Just wanting you to be careful...I do care about others...part of why I'm in the mess of staying 11 years even though something inside me died long ago! I don't like hurting others, and I end up getting hurt. If this is a family friend, will you have to see him? This really isn't fair for your husband to think it was "nothing", if you can't let it go! Put yourself in his shoes. You also need to figure out how this happened if you are truly happy at home? Maybe your maariage is missing something or not satisfying all your needs? Be honest with yourself! Someone told me that over 2 years ago and it started me thinking...it's quite a concept! Be honest with yourself because only you know what you really want, what's right and wrong for you, and if you're happy...share this with your husband and not a stranger.


----------



## Struggling4ever (Jan 9, 2012)

Meaning...you need to open up communication with him about what's going on and let him be part of the process, unless it really is nothing. It is also good to share with "strangers" on here to get others opinions as well as support...Didn't mean that to sound harsh! (-;


----------



## TV249 (Jan 18, 2012)

I do believe a "connection" can be for a million different reasons and love is only one of them. Understanding the reasoning behind the texting has made this an easier process for me, I felt emotionally alone and he was there for me at that time when I felt as if no one else was and he felt as if he had nothing to live for and I felt that it was one of my resposibilites as a friend to prove him wrong and thats how it ended up, SOOooo Now im just left with the fog and fighting like hell to get through it, I just wonder how long this "fog" lasts. To make it visual its definitlely clearer in the sky than it used to be, so I am hopeful.
And my hubby and I have been together 10 years, im ecstatic and happy and in love, but 10 years is a long time and to keep things going it takes work...I got side tracked....although it was wrong I do believe theres a lot to be learned from it ... things are different, everything takes time.


----------



## Struggling4ever (Jan 9, 2012)

TV249 said:


> I do believe a "connection" can be for a million different reasons and love is only one of them. Understanding the reasoning behind the texting has made this an easier process for me, I felt emotionally alone and he was there for me at that time when I felt as if no one else was and he felt as if he had nothing to live for and I felt that it was one of my resposibilites as a friend to prove him wrong and thats how it ended up, SOOooo Now im just left with the fog and fighting like hell to get through it, I just wonder how long this "fog" lasts. To make it visual its definitlely clearer in the sky than it used to be, so I am hopeful.
> And my hubby and I have been together 10 years, im ecstatic and happy and in love, but 10 years is a long time and to keep things going it takes work...I got side tracked....although it was wrong I do believe theres a lot to be learned from it ... things are different, everything takes time.

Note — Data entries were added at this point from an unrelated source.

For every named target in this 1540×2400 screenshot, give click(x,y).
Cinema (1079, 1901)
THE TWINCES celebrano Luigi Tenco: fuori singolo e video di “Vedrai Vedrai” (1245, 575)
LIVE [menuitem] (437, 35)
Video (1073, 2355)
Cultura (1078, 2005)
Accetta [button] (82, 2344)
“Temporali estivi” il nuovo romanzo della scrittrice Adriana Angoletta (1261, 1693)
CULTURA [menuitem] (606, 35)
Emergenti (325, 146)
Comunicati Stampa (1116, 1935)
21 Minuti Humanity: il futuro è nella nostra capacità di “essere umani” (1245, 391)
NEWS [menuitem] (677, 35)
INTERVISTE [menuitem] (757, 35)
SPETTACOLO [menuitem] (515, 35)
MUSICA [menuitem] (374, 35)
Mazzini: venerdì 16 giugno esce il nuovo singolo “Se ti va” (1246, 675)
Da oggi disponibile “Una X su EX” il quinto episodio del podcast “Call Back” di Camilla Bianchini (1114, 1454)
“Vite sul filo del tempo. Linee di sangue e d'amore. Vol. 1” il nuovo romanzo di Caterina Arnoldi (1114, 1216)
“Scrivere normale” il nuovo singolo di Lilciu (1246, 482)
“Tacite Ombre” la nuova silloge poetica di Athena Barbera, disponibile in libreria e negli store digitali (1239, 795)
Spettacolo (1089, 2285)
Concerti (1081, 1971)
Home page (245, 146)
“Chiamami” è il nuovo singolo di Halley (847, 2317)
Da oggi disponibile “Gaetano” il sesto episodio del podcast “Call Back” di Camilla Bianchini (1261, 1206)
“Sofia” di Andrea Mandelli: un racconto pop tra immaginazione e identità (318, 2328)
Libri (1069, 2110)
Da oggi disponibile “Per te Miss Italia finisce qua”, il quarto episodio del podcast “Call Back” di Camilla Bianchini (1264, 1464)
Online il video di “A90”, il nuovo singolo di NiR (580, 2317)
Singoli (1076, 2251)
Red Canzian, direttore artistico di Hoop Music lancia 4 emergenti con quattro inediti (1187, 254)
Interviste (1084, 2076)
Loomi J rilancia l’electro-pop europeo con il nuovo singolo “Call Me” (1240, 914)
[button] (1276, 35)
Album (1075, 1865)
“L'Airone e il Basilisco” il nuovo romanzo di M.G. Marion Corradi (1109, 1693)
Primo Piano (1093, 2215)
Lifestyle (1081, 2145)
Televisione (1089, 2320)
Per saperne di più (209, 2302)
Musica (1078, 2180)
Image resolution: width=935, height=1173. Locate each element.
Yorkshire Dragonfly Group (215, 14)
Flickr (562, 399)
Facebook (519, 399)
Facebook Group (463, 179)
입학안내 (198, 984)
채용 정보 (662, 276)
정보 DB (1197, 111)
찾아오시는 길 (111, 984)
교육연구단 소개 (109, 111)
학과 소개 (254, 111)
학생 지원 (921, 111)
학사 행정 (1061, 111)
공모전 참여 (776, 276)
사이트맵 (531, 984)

It's sounds like you are an intelligent woman and you are learning...that's a good thing! I had to go through a lot of processes myself. From this post I can also tell that you care about others and that can cause problems. I am the same way, I see someone hurting or broken, and I want to fix them...or at least be there. That's where we can become emotionally attached because we feel like they need us, and it's great to be needed and a "feel good"...Stay on the right path and if the fog doesn't lift, you will end up having to come clean and ask for help if you want to save your marriage....and 10 years is a long time...I'm 52 and have 30! But my wife counts 30, I always tell her I started over after D-day....she really doesn't get it!


----------